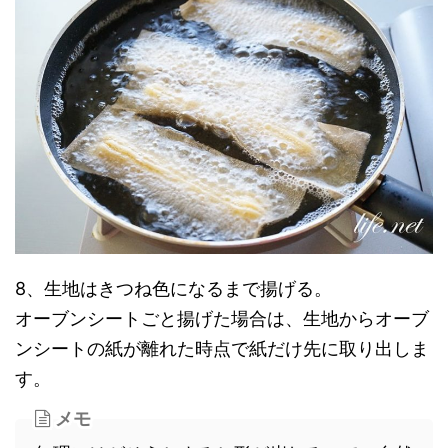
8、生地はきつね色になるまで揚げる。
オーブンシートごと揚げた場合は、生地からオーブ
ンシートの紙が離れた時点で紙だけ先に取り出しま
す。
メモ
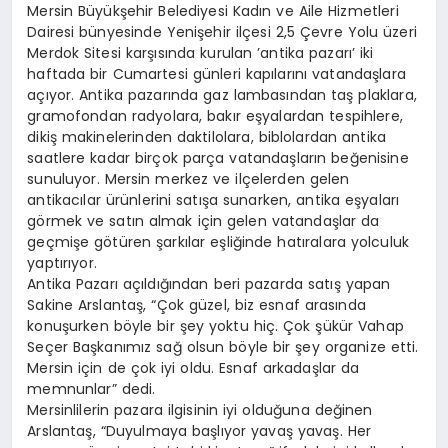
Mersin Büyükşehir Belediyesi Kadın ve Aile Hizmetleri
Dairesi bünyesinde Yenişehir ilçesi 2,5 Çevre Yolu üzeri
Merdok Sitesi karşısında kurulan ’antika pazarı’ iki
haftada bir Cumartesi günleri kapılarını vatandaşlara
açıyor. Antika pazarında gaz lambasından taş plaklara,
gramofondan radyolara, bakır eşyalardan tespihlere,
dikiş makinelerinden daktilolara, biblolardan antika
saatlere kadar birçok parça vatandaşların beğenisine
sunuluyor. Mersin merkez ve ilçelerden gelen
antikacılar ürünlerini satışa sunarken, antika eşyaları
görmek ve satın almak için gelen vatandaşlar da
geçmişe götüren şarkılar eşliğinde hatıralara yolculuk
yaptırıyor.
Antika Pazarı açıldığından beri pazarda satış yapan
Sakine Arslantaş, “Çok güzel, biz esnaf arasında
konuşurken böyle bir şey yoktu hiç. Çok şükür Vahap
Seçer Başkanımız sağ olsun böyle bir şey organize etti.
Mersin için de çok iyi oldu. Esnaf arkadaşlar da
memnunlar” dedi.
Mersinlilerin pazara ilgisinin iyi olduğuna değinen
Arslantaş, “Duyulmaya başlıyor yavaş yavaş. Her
■ ■ ■ ■ ■ ■ ■
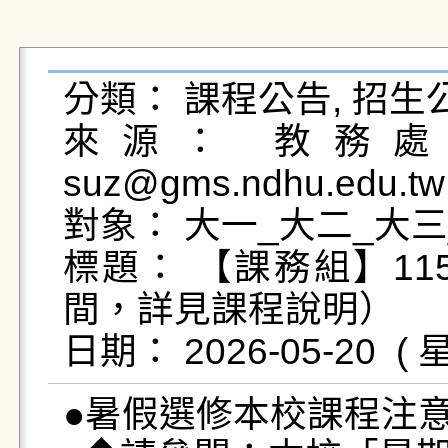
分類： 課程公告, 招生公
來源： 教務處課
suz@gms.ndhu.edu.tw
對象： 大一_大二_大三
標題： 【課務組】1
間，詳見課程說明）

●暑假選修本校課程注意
■ ■ ■ ■ ■ ■ ■
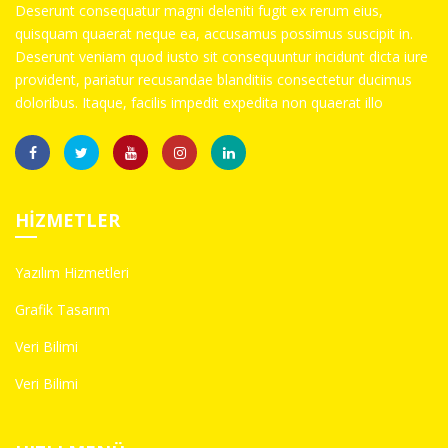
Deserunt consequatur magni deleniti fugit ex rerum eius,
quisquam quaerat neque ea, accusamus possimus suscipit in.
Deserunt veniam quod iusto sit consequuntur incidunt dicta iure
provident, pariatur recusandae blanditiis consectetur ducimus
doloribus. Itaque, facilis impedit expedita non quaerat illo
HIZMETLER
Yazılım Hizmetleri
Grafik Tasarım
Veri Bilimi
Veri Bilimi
■ ■ ■ ■ ■ ■ ■
_INSTRUCTIONS FOR THE TASK_: In the data above, the stretch from the line with "8、生地はきつね色になるまで揚げる。" through the line with "konuşurken böyle bir" is to be returned exactly, minus any pictures.

_EXERCISE SOLUTION_:
8、生地はきつね色になるまで揚げる。
オーブンシートごと揚げた場合は、生地からオーブ
ンシートの紙が離れた時点で紙だけ先に取り出しま
す。
メモ
Mersin Büyükşehir Belediyesi Kadın ve Aile Hizmetleri
Dairesi bünyesinde Yenişehir ilçesi 2,5 Çevre Yolu üzeri
Merdok Sitesi karşısında kurulan ’antika pazarı’ iki
haftada bir Cumartesi günleri kapılarını vatandaşlara
açıyor. Antika pazarında gaz lambasından taş plaklara,
gramofondan radyolara, bakır eşyalardan tespihlere,
dikiş makinelerinden daktilolara, biblolardan antika
saatlere kadar birçok parça vatandaşların beğenisine
sunuluyor. Mersin merkez ve ilçelerden gelen
antikacılar ürünlerini satışa sunarken, antika eşyaları
görmek ve satın almak için gelen vatandaşlar da
geçmişe götüren şarkılar eşliğinde hatıralara yolculuk
yaptırıyor.
Antika Pazarı açıldığından beri pazarda satış yapan
Sakine Arslantaş, “Çok güzel, biz esnaf arasında
konuşurken böyle bir şey yoktu hiç. Çok şükür Vahap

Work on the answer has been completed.